■ **Prompt**: Reproduce all the entries, matching the original word for word.

■ **Records provided**:

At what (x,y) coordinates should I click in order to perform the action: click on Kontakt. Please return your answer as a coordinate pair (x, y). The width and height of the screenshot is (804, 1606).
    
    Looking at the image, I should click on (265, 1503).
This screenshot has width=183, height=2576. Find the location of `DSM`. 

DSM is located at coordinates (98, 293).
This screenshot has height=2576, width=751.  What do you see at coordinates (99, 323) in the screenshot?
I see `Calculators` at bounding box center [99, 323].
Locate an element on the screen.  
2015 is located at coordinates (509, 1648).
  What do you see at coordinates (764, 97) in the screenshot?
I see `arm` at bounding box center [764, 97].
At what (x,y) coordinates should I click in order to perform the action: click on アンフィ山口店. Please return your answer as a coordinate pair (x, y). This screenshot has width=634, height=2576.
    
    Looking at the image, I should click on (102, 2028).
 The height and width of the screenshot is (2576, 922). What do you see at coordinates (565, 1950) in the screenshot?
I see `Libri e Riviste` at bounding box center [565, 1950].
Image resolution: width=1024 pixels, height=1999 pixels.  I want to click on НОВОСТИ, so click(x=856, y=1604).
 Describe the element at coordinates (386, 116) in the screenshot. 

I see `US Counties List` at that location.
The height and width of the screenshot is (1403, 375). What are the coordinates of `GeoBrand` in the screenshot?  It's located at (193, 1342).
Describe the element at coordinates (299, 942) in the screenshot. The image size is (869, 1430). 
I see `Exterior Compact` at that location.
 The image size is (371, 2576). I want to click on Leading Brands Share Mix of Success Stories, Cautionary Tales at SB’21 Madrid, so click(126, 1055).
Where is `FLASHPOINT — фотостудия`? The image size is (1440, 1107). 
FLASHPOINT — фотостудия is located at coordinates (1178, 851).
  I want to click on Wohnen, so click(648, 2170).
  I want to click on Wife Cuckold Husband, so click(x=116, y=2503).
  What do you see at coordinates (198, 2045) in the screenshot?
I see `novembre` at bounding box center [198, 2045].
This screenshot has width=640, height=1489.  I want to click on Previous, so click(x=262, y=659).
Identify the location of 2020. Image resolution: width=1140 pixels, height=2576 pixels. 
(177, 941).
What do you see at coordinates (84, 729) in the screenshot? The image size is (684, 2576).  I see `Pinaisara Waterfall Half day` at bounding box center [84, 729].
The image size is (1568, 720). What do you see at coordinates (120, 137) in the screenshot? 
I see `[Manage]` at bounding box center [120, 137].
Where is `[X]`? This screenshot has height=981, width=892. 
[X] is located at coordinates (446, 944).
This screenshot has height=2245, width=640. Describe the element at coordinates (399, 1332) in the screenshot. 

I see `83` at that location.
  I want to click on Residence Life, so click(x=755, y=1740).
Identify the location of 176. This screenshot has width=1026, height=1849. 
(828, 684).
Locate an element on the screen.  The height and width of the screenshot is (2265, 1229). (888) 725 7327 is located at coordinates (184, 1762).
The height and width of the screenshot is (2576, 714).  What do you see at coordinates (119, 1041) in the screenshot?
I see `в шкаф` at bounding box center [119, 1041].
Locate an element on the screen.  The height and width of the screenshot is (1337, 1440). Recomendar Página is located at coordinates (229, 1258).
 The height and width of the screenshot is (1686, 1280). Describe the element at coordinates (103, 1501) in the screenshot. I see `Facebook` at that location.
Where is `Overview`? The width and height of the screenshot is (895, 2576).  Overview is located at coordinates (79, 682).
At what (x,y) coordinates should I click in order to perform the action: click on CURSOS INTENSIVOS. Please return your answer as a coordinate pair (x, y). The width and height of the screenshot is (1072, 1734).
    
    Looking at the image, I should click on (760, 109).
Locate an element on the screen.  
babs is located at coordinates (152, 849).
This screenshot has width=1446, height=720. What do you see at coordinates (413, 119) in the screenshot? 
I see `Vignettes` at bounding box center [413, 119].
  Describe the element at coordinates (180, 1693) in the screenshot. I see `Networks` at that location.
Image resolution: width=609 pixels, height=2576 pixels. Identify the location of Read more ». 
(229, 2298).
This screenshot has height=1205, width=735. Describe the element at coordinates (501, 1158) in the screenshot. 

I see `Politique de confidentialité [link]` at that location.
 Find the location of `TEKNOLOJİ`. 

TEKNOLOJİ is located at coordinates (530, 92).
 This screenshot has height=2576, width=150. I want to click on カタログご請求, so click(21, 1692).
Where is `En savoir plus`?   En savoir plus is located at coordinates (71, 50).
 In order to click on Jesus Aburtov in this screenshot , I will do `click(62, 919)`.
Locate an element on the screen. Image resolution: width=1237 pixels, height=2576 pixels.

■ **Solution to this exercise**:
At what (x,y) coordinates should I click in order to perform the action: click on Kontakt. Please return your answer as a coordinate pair (x, y). The width and height of the screenshot is (804, 1606).
    
    Looking at the image, I should click on (265, 1503).
This screenshot has width=183, height=2576. Find the location of `DSM`. 

DSM is located at coordinates (98, 293).
This screenshot has height=2576, width=751.  What do you see at coordinates (99, 323) in the screenshot?
I see `Calculators` at bounding box center [99, 323].
Locate an element on the screen.  
2015 is located at coordinates (509, 1648).
  What do you see at coordinates (764, 97) in the screenshot?
I see `arm` at bounding box center [764, 97].
At what (x,y) coordinates should I click in order to perform the action: click on アンフィ山口店. Please return your answer as a coordinate pair (x, y). This screenshot has width=634, height=2576.
    
    Looking at the image, I should click on (102, 2028).
 The height and width of the screenshot is (2576, 922). What do you see at coordinates (565, 1950) in the screenshot?
I see `Libri e Riviste` at bounding box center [565, 1950].
Image resolution: width=1024 pixels, height=1999 pixels.  I want to click on НОВОСТИ, so click(x=856, y=1604).
 Describe the element at coordinates (386, 116) in the screenshot. 

I see `US Counties List` at that location.
The height and width of the screenshot is (1403, 375). What are the coordinates of `GeoBrand` in the screenshot?  It's located at (193, 1342).
Describe the element at coordinates (299, 942) in the screenshot. The image size is (869, 1430). 
I see `Exterior Compact` at that location.
 The image size is (371, 2576). I want to click on Leading Brands Share Mix of Success Stories, Cautionary Tales at SB’21 Madrid, so click(126, 1055).
Where is `FLASHPOINT — фотостудия`? The image size is (1440, 1107). 
FLASHPOINT — фотостудия is located at coordinates (1178, 851).
  I want to click on Wohnen, so click(648, 2170).
  I want to click on Wife Cuckold Husband, so click(x=116, y=2503).
  What do you see at coordinates (198, 2045) in the screenshot?
I see `novembre` at bounding box center [198, 2045].
This screenshot has width=640, height=1489.  I want to click on Previous, so click(x=262, y=659).
Identify the location of 2020. Image resolution: width=1140 pixels, height=2576 pixels. 
(177, 941).
What do you see at coordinates (84, 729) in the screenshot? The image size is (684, 2576).  I see `Pinaisara Waterfall Half day` at bounding box center [84, 729].
The image size is (1568, 720). What do you see at coordinates (120, 137) in the screenshot? 
I see `[Manage]` at bounding box center [120, 137].
Where is `[X]`? This screenshot has height=981, width=892. 
[X] is located at coordinates (446, 944).
This screenshot has height=2245, width=640. Describe the element at coordinates (399, 1332) in the screenshot. 

I see `83` at that location.
  I want to click on Residence Life, so click(x=755, y=1740).
Identify the location of 176. This screenshot has width=1026, height=1849. 
(828, 684).
Locate an element on the screen.  The height and width of the screenshot is (2265, 1229). (888) 725 7327 is located at coordinates (184, 1762).
The height and width of the screenshot is (2576, 714).  What do you see at coordinates (119, 1041) in the screenshot?
I see `в шкаф` at bounding box center [119, 1041].
Locate an element on the screen.  The height and width of the screenshot is (1337, 1440). Recomendar Página is located at coordinates (229, 1258).
 The height and width of the screenshot is (1686, 1280). Describe the element at coordinates (103, 1501) in the screenshot. I see `Facebook` at that location.
Where is `Overview`? The width and height of the screenshot is (895, 2576).  Overview is located at coordinates (79, 682).
At what (x,y) coordinates should I click in order to perform the action: click on CURSOS INTENSIVOS. Please return your answer as a coordinate pair (x, y). The width and height of the screenshot is (1072, 1734).
    
    Looking at the image, I should click on (760, 109).
Locate an element on the screen.  
babs is located at coordinates (152, 849).
This screenshot has width=1446, height=720. What do you see at coordinates (413, 119) in the screenshot? 
I see `Vignettes` at bounding box center [413, 119].
  Describe the element at coordinates (180, 1693) in the screenshot. I see `Networks` at that location.
Image resolution: width=609 pixels, height=2576 pixels. Identify the location of Read more ». 
(229, 2298).
This screenshot has height=1205, width=735. Describe the element at coordinates (501, 1158) in the screenshot. 

I see `Politique de confidentialité [link]` at that location.
 Find the location of `TEKNOLOJİ`. 

TEKNOLOJİ is located at coordinates (530, 92).
 This screenshot has height=2576, width=150. I want to click on カタログご請求, so click(21, 1692).
Where is `En savoir plus`?   En savoir plus is located at coordinates (71, 50).
 In order to click on Jesus Aburtov in this screenshot , I will do `click(62, 919)`.
Locate an element on the screen. Image resolution: width=1237 pixels, height=2576 pixels.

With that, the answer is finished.